Grzegorz Leszczyński, prezes Podlaskiej Izby Rolniczej, stwierdził, że rolnicy powinni walczyć o odwołanie decyzji o zakazie czyszczenia rowów.

– Jako rolnicy jesteśmy za ochroną przyrody. Jednak decyzje, które zostały podjęte, może nie do końca zostały przemyślane. Na pewno zabrakło konsultacji z rolnikami. Prosimy RDOŚ i władze w Warszawie, żeby jeszcze raz zajęły się tym problemem, bo bez prowadzonej przez rolników gospodarki na tych terenach zostaną one zatopione. Może niektórzy ekolodzy tego nie rozumieją. Zazwyczaj mieszkają w mieście, zakładają organizacje i liczą na odpis 1% z podatków. Powiem tylko, że za 2019 rok wszystkie organizacje tzw. ekologów dostały w kraju 61 mln zł z odpisów z 1%. Widzicie, o co oni naprawdę zabiegają. Nie o ochronę środowiska, bo jeśli rolnicy na Wiźnie nie będą kosić łąk, to znikną tam siedliska lęgowe – powiedział Grzegorz Leszczyński.

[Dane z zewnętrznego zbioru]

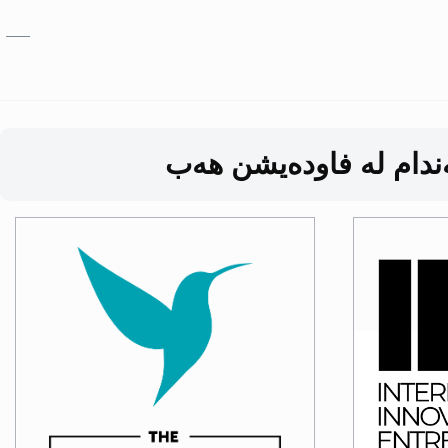
بازبدە بۆ ناوەڕۆکی سەرەکی
ەندام لە فاودەیشن هەب
Image
Image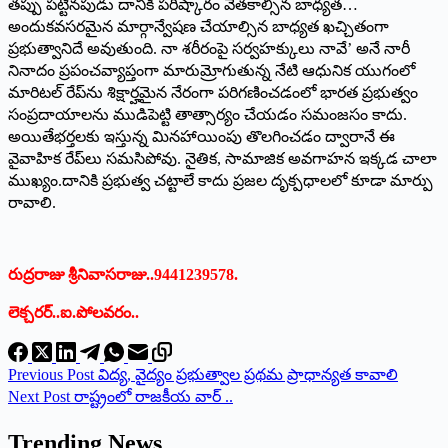
తప్పు పట్టినపుడు దానికి పరిష్కారం వెతకాల్సిన బాధ్యత…
అందుకవసరమైన మార్గాన్వేషణ చేయాల్సిన బాధ్యత ఖచ్చితంగా
ప్రభుత్వానిదే అవుతుంది. నా శరీరంపై సర్వహక్కులు నావే’ అనే నారీ
నినాదం ప్రపంచవ్యాప్తంగా మారుమ్రోగుతున్న నేటి ఆధునిక యుగంలో
మారిటల్‌ రేప్‌ను శిక్షార్హమైన నేరంగా పరిగణించడంలో భారత ప్రభుత్వం
సంప్రదాయాలను ముడిపెట్టి తాత్సార్యం చేయడం సమంజసం కాదు.
అయితేభర్తలకు ఇస్తున్న మినహాయింపు తొలగించడం ద్వారానే ఈ
వైవాహిక రేప్‌లు సమసిపోవు. నైతిక, సామాజిక అవగాహన ఇక్కడ చాలా
ముఖ్యం.దానికి ప్రభుత్వ చట్టాలే కాదు ప్రజల దృక్పధాలలో కూడా మార్పు
రావాలి.
రుద్రరాజు శ్రీనివాసరాజు..9441239578.
లెక్చరర్..ఐ.పోలవరం..
Previous
Post
విద్య, వైద్యం ప్రభుత్వాల ప్రథమ ప్రాధాన్యత కావాలి
Next
Post
రాష్ట్రంలో రాజకీయ వార్‌ ..
Trending News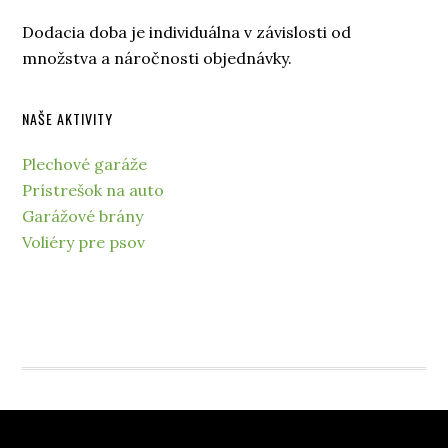
Dodacia doba je individuálna v závislosti od
množstva a náročnosti objednávky.
NAŠE AKTIVITY
Plechové garáže
Prístrešok na auto
Garážové brány
Voliéry pre psov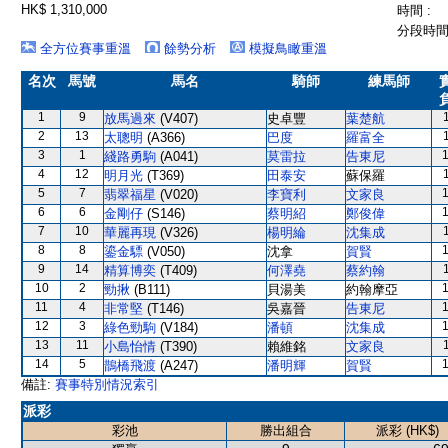
HK$ 1,310,000
時間 :
分段時間 
全方位賽事重溫
餘勢分析
模擬鳥瞰重溫
名次
馬號
馬名
騎師
練馬師
1
9
放馬過來
(V407)
史卓豐
葉楚航
2
13
太聰明
(A366)
巴度
羅富全
3
1
綫路勇駒
(A041)
莫雷拉
告東尼
4
12
明月光
(T369)
田泰安
蘇保羅
5
7
翡翠福星
(V020)
李寶利
文家良
6
6
金剛仔
(S146)
蔡明紹
鄭俊偉
7
10
華麗再現
(V326)
楊明綸
沈集成
8
8
鎏金驃
(V050)
沈拿
賀賢
9
14
精算博奕
(T409)
何澤堯
蔡約翰
10
2
勁揪
(B111)
貝湯美
約翰摩亞
11
4
非常堅
(T146)
吳嘉晉
告東尼
12
3
綠色勁駒
(V184)
潘頓
沈集成
13
11
小島怡情
(T390)
賴維銘
文家良
14
5
鵲橋飛渡
(A247)
潘明輝
賀賢
備註:
賽事特別情況索引
派彩
彩池
勝出組合
派彩 (HK$)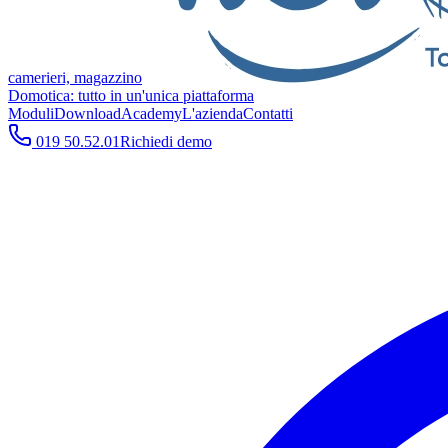
camerieri, magazzino
Domotica: tutto in un'unica piattaforma
Moduli
Download
Academy
L'azienda
Contatti
019 50.52.01
Richiedi demo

Beata Bezubik stwierdziła, że niektóre postulaty rolników zostały już spełnione.

– Teren, na którym teraz gospodarujecie, jest bardzo trudny, zmeliorowany w latach 60. Jest tam znaczna liczba ptaków z ostoi biebrzańskiej. Przekopanie, a nie ustanowienie nowych rowów melioracyjnych odbyło się bez zezwoleń i to był przyczynek do decyzji z listopada 2020 roku. Odnosząc się do państwa postulatów, myślę, że część z nich została spełniona. Otrzymaliśmy pismo prezesa PIR w sprawie powołania nowych członków zespołu, który miał już kilka spotkań. Teraz jesteśmy na etapie prowadzenia przetargu na wykonanie ekspertyzy. Co do zarzutów, że część decyzji podejmowana jest zza biurka, to organizacje ekologiczne dostarczyły dowody w postaci zdjęć czy nagrań. Pracownicy RDOŚ byli w terenie i sprawdzili, co się tam dzieje. Petycja, którą złożyli państwo w grudniu 2020 r., została przekazana do Generalnej Dyrekcji Ochrony Środowiska. Bardzo się cieszę, że chcą państwo uczestniczyć w nowym planie zadań ochronnych. Obecny plan pochodzi z 2013 r. Wtedy nie było z państwa strony zainteresowania. Być może nie wiedzieli państwo do końca, co niesie za sobą. Państwa wiedza i doświadczenie będą nam potrzebne, żeby ustanowić nowy plan, a w zasadzie instrukcję użytkowania obszaru – mówiła dyrektor Bezubik.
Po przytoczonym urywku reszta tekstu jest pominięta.